**LISTED RECORDS:**
---*---
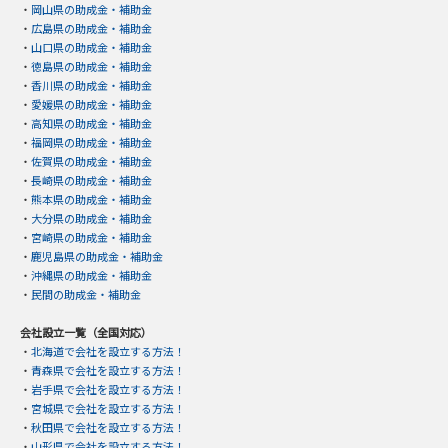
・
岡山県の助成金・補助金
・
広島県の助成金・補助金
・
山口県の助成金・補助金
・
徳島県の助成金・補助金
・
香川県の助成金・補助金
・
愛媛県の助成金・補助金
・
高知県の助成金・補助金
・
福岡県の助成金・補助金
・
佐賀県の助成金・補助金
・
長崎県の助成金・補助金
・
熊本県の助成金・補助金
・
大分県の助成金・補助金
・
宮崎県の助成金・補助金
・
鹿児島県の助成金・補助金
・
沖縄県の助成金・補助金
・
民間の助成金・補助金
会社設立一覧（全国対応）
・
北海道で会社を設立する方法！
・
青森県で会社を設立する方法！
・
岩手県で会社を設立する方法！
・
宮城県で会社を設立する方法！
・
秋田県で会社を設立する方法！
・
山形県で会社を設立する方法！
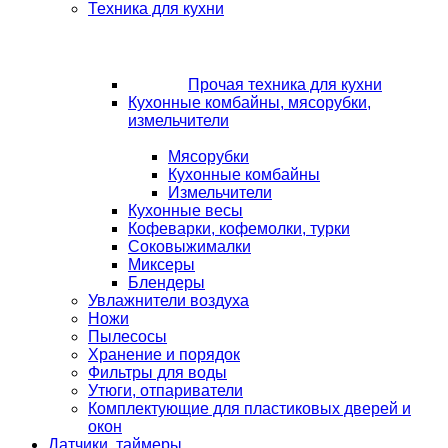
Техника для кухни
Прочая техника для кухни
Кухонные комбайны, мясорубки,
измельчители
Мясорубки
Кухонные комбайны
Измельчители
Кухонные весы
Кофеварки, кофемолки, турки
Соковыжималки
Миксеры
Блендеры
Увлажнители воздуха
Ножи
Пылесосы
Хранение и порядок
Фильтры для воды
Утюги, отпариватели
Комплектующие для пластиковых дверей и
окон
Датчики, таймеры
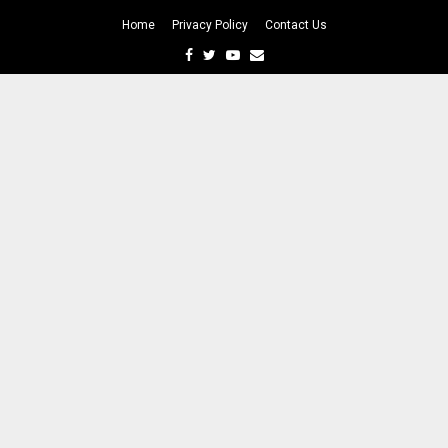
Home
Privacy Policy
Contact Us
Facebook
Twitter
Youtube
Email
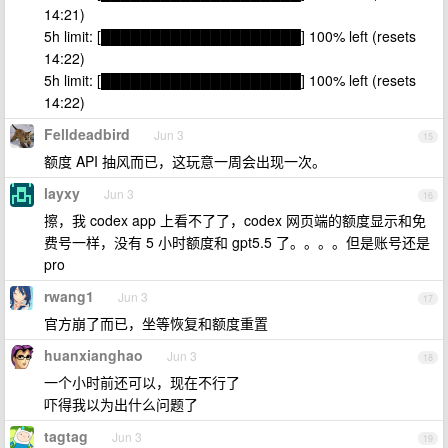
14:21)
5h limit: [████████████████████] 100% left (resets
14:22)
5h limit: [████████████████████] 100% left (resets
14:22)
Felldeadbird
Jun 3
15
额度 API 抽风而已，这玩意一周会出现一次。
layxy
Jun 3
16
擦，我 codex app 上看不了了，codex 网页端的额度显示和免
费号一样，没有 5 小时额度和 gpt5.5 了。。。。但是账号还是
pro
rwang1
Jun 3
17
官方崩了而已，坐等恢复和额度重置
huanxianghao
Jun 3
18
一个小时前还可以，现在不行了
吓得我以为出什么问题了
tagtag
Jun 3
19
---*---
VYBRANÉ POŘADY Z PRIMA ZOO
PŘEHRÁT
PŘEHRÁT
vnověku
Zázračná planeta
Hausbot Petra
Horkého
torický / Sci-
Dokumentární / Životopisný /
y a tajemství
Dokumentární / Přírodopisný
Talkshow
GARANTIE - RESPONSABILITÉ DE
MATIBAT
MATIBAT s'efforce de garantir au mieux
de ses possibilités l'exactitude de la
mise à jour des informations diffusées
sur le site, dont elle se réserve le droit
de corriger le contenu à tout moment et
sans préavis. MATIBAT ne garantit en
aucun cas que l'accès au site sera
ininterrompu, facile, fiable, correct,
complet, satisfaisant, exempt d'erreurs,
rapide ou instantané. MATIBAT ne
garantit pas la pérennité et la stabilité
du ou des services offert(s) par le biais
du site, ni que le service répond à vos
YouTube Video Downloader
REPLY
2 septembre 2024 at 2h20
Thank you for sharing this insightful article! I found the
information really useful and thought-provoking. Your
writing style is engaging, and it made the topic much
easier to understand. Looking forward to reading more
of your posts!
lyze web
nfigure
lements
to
---*---
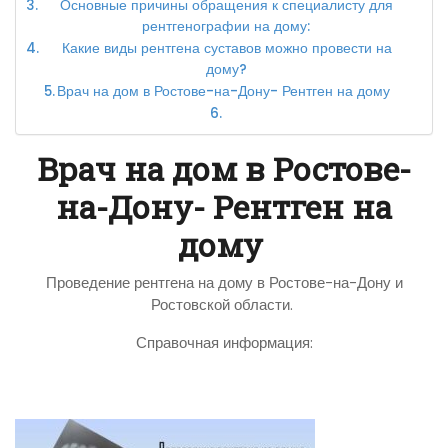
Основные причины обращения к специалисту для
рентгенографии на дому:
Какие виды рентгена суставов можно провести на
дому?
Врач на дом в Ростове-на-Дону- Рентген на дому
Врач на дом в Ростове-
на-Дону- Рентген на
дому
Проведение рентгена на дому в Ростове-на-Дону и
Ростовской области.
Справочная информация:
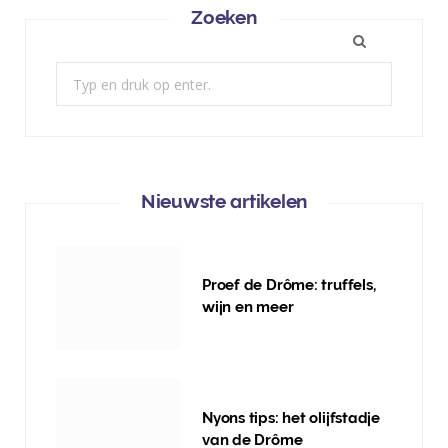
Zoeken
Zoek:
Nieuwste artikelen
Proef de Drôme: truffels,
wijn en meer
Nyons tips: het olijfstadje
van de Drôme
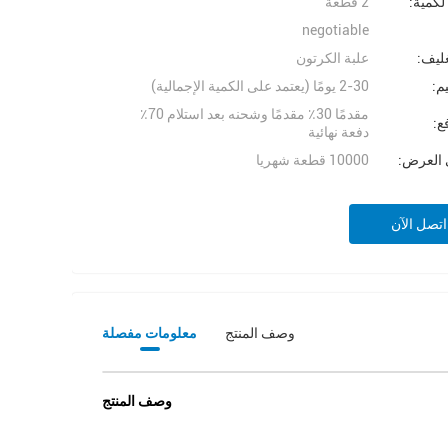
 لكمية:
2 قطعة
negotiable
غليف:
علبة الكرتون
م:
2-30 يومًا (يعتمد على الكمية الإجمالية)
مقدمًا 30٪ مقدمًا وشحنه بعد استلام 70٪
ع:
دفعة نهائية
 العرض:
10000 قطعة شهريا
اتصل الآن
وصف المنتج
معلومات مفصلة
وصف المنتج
---*---
**ASSIGNMENT:** Find the word "Кухонные" in the material, then list each line that holds it.

**EXERCISE RESPONSE:**
Кухонные комбайны, мясорубки,
Кухонные комбайны
Кухонные весы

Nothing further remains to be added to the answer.